Le lendemain,
le mauvais temps s’est installé, il pleut et le vent est fort, de
nord. Un front passe…Mais cela n’effraye pas les z’ataramiens, qui
s’en vont expliquer à la Gobernacion qu’ils vont profiter du vent
du nord pour descendre vers le sud… Oui, mais non, on ne part pas aujourd’hui,
le port est fermé, leur est-il répondu. Bloqués,
pris en otage. N’étant pas sûr de gagner la course avec
la vedette de l’Armada, on se plie au dictat. Bien vu, gobernacion…Dans
l’après-midi, alors que l’on visite Conchi, petit port de pêche
au sud de Castro, le vent se fait plus violent, la pluie tombe par seau.
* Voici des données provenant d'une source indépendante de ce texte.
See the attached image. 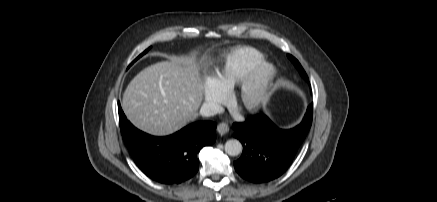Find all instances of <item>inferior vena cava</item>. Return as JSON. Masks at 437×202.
<instances>
[{
	"label": "inferior vena cava",
	"instance_id": "602c4592",
	"mask_svg": "<svg viewBox=\"0 0 437 202\" xmlns=\"http://www.w3.org/2000/svg\"><path fill=\"white\" fill-rule=\"evenodd\" d=\"M222 110V107L216 103L213 102H205L201 106L200 114L205 117L214 116L218 113H220Z\"/></svg>",
	"mask_w": 437,
	"mask_h": 202
}]
</instances>
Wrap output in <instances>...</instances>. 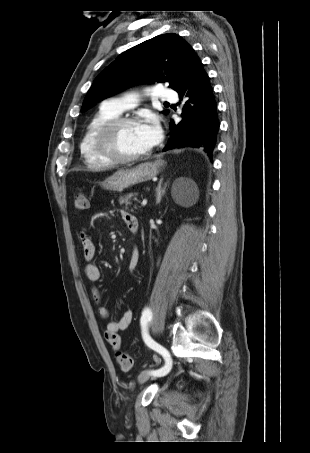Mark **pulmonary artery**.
<instances>
[{
  "label": "pulmonary artery",
  "instance_id": "1",
  "mask_svg": "<svg viewBox=\"0 0 310 453\" xmlns=\"http://www.w3.org/2000/svg\"><path fill=\"white\" fill-rule=\"evenodd\" d=\"M154 94L158 99L162 101H173L177 98L175 91L167 89L164 86L155 87ZM135 102L136 96L131 94L106 101L104 103V106L117 114H121L125 110L133 107L135 105Z\"/></svg>",
  "mask_w": 310,
  "mask_h": 453
}]
</instances>
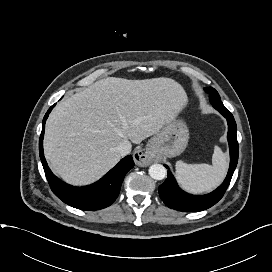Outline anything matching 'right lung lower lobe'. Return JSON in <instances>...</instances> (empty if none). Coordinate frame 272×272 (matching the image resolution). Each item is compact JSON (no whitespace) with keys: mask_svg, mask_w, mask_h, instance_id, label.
Returning <instances> with one entry per match:
<instances>
[{"mask_svg":"<svg viewBox=\"0 0 272 272\" xmlns=\"http://www.w3.org/2000/svg\"><path fill=\"white\" fill-rule=\"evenodd\" d=\"M51 106L44 119L39 140V155L44 172L53 193L64 203L81 210H99L110 206L118 197L120 187L127 172L134 167L131 155L123 158L114 168L96 183L85 187H74L58 179L49 169L43 153L45 121L51 112Z\"/></svg>","mask_w":272,"mask_h":272,"instance_id":"98d812e1","label":"right lung lower lobe"}]
</instances>
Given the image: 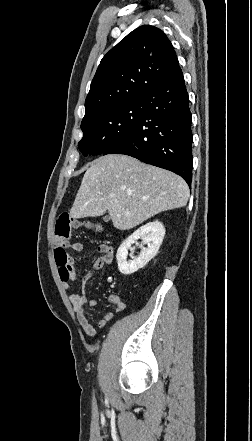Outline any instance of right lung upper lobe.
Instances as JSON below:
<instances>
[{
    "label": "right lung upper lobe",
    "mask_w": 252,
    "mask_h": 441,
    "mask_svg": "<svg viewBox=\"0 0 252 441\" xmlns=\"http://www.w3.org/2000/svg\"><path fill=\"white\" fill-rule=\"evenodd\" d=\"M179 67L174 48L159 28L143 25L101 60L85 101L83 120L140 99Z\"/></svg>",
    "instance_id": "right-lung-upper-lobe-1"
}]
</instances>
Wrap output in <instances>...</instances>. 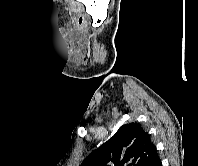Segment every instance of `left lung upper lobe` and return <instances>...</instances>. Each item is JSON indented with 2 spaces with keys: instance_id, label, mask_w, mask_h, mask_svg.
Listing matches in <instances>:
<instances>
[{
  "instance_id": "left-lung-upper-lobe-1",
  "label": "left lung upper lobe",
  "mask_w": 198,
  "mask_h": 166,
  "mask_svg": "<svg viewBox=\"0 0 198 166\" xmlns=\"http://www.w3.org/2000/svg\"><path fill=\"white\" fill-rule=\"evenodd\" d=\"M156 155L150 135L139 124L129 123L88 155L81 166H149Z\"/></svg>"
}]
</instances>
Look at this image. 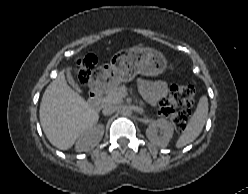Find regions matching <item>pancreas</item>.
Masks as SVG:
<instances>
[{"label": "pancreas", "mask_w": 248, "mask_h": 194, "mask_svg": "<svg viewBox=\"0 0 248 194\" xmlns=\"http://www.w3.org/2000/svg\"><path fill=\"white\" fill-rule=\"evenodd\" d=\"M126 90L125 86H115L110 89L104 97H102V105H111L119 104L122 102V99L125 95L124 91Z\"/></svg>", "instance_id": "1"}]
</instances>
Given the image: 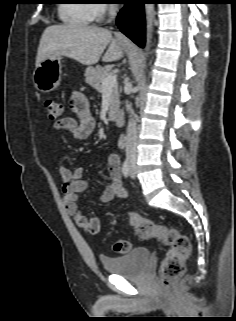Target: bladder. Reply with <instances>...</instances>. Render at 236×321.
Returning <instances> with one entry per match:
<instances>
[{"label": "bladder", "mask_w": 236, "mask_h": 321, "mask_svg": "<svg viewBox=\"0 0 236 321\" xmlns=\"http://www.w3.org/2000/svg\"><path fill=\"white\" fill-rule=\"evenodd\" d=\"M150 251L147 247H136L130 252L116 257H101L104 269L125 278L140 277L149 261Z\"/></svg>", "instance_id": "obj_1"}]
</instances>
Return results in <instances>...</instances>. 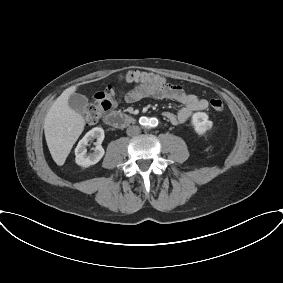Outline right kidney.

Il ne doit vraiment pas faire bon dehors… On rentre au bateau, difficilement,
suant sur les rames pour rejoindre Ataram (un moteur, père Noël,
trouve-nous un moteur !), et on fait les marmottes sous les couettes.
La dernière info météo annonce qu’un front suit l’autre
; une situation post frontale sera donc suivie d’une préfrontale…Le
port restera donc plus que probablement fermé demain… Mauvais pour
l’horaire ça ! Le problème avec la voile, c’est
que les circonstances pour lesquelles on est coincé au port sont
aussi celles qui rendent le tourisme terrestre peu agréable…
On va lire donc !
La nuit tombe sur Castro
et le vent disparaît complètement ; Ataram se promène
gentiment autour de son ancre au grés des courants de marée.
Notre voisine, une grosse barge un peu sinistre fait malheureusement à
peu près la même chose avec cependant un léger décalage
ce qui donne un balai un peu inquiétant, surtout pour notre frêle
coque blanche en polyester. Quelques parebattes plus loin, nous revoilà
dans nos couettes.
Samedi matin, le drapeau
bleu à croix blanche qui interdit aux bateaux de quitter le port
n’est plus la, la baie ressemble à un lac et le soleil brille.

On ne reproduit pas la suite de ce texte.